Further to its announcements of 10 March 2017 and 6 June 2017, 7digital (AIM:7DIG) is pleased to announce that it has agreed to acquire the business of 24-7, a significant European competitor and B2B provider of digital music services, headquartered in Copenhagen (the “Acquisition”). The Acquisition is expected to complete on 21 June 2017.
7digital has agreed to acquire 100 per cent of 24-7 Entertainment ApS, together with certain other assets from MMS, Europe’s largest retailer of consumer electronics, which, via its brands MediaMarkt, Saturn and Redcoon operates in 15 European countries and has approximately 6 million customer contacts every day. 24-7 is the technical backend and catalogue provider for digital music service, Juke!, that MMS delivers to customers in selected countries.
As part of the Acquisition, MMS will become one of 7digital’s largest customers with a range of existing and new services and will also become its largest shareholder. Three year contracts totalling £11m have been agreed for existing services. A new contract to the value of £6m over its lifetime, including an initial set up fee of £1.4m, has also been agreed with MMS to develop several new digital music services. Under the terms of the Acquisition, a proportion of these revenues are expected to be paid to 7digital within 14 days of completion, further strengthening the Company’s balance sheet.
24-7 has other significant customers, including Danish telecom operator TDC, which together account for anticipated annual revenues of £2.7m.

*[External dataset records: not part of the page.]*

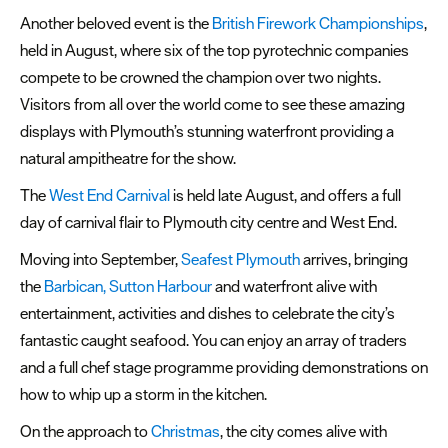
Another beloved event is the
British Firework Championships
,
held in August, where six of the top pyrotechnic companies
compete to be crowned the champion over two nights.
Visitors from all over the world come to see these amazing
displays with Plymouth’s stunning waterfront providing a
natural ampitheatre for the show.
The
West End Carnival
is held late August, and offers a full
day of carnival flair to Plymouth city centre and West End.
Moving into September,
Seafest Plymouth
arrives, bringing
the
Barbican, Sutton Harbour
and waterfront alive with
entertainment, activities and dishes to celebrate the city’s
fantastic caught seafood. You can enjoy an array of traders
and a full chef stage programme providing demonstrations on
how to whip up a storm in the kitchen.
On the approach to
Christmas
, the city comes alive with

MMS is the largest ‘bricks and mortar’ retailer of packaged music in Europe and is therefore a significant influence as the music industry transitions to a digital streaming future. In its recent report on the industry, PWC estimated that revenues from streaming would become the largest source of global recorded music sales in 2017, rising 37 per cent. to $9.1 billion [“Global Entertainment & Media Outlook 2017-2021”, PWC, Ovum]. The digital strategies of major retailers like MMS will strongly influence this transition.
The business being acquired, which comprises 24-7 Entertainment ApS and certain associated assets and contracts, does not produce consolidated standalone audited financial information. On the basis of due diligence undertaken and the detailed review of certain management accounts, the Company estimates that the Acquisition will increase 7digital licensing revenue in 2017 by approximately £5m and more than £8m in 2018. The Company expects that the Acquisition will be earnings enhancing in 2018 and the Directors expect that the Company, as enlarged by the Acquisition, will be both profitable and cash generative in 2018. At 31 May 2017, it is estimated that 24-7 had net assets of approximately £1m including £1.1m of cash.
The total consideration of £2.2m will be satisfied by the issue of 23,144,616 new Ordinary Shares to MMS. In addition, 7digital has agreed to pay an initial cash payment of £0.9m in respect of the cash which remains on the balance sheet of 24-7. A balancing cash sum will be received, or paid, by the Company within three months of the Acquisition in relation to the final audited net assets of 24-7 Entertainment ApS at 31 May 2017.
Application has been made for the 23,144,616 new Ordinary Shares to be admitted to trading on AIM (“Admission”) and dealings are expected to commence on 21 June 2017. The new Ordinary Shares will rank pari passu with the Company’s existing Ordinary Shares. Completion of the Acquisition will take place on Admission. Pursuant to Admission, MMS will hold a total of 23,144,616 Ordinary Shares of the Company representing approximately 12.7 per cent. of the total voting rights of the Company (as enlarged by the Acquisition and Admission).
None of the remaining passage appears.